ASK DR. BOLI.

Dear Dr. Boli: The cheese I bought at a local gourmet market says on the label that it is “100% grass-fed.” What does that mean? I was not aware that cheese ate grass. —Sincerely, A Gourmet Who Is Rapidly Losing Her Appetite for Cheese.

Dear Madam: The cheese you see in markets has, of course, been slaughtered and usually skinned and cut for sale. We seldom have a chance to see the majestic animal roaming free across the vast steppes that were once its home; but if you visit the great cheese farms of Pennsylvania, New York, Wisconsin, and Ohio, you can still see large herds of cheeses in a domesticated state. In the wild, cheese subsists on whatever scrub and weeds it can find to graze on.
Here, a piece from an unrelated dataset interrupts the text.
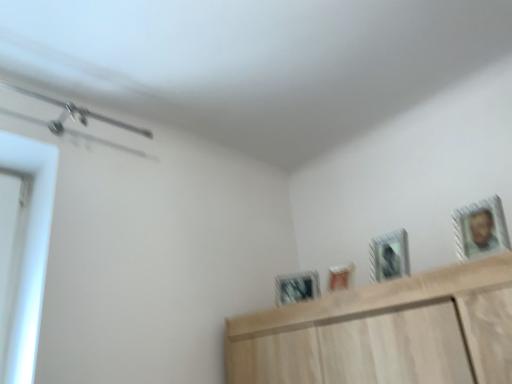 Question: Should I look upward or downward to see metallic silver picture frame at upper center, positioned as the third picture frame in left-to-right order?

Choices:
 (A) up
 (B) down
Domestic cheese may be fed almost any vegetable garbage, such as potato peels, carrot ends, and broccoli stems; but the best and most expensive cheeses are fed grass only, usually in the form of clippings from a local country club. Dr. Boli hopes that, now that you know how much care has gone into the feeding and slaughtering of the cheese you have just purchased, you have regained your healthy appetite.

Comments

  1. Whoah! Tags! Are we gonna go back and retro-tag all the old articles, or will we go a few days with the only searchable tag on the website is “Cheese”? Because I’m perfectly fine with that.

    • Dr. Boli says:

      Once every few months, Dr. Boli feels ambitious enough to add a tag to an article; then the desire subsides, and the tag-hungry public have to wait another few months. However, it might be possible to create a script that would “retro-tag” all the old articles at once. Dr. Boli supposes that “Cheese” would be a good tag for pretty much all of them, so the script would not be terribly complex.

  2. Bruce says:

    Far be it from me to correct so august a personage as Dr. Boli, but perchance you had a typo above? The sentence near the middle of your otherwise excellent discourse seems as though it should read “you can still see large CURDS of cheeses in a domesticated state.” I know, the words sound so similar, the confusion would be natural. I know that I’ve frequently marveled at vast curds of cheese in their domesticated state.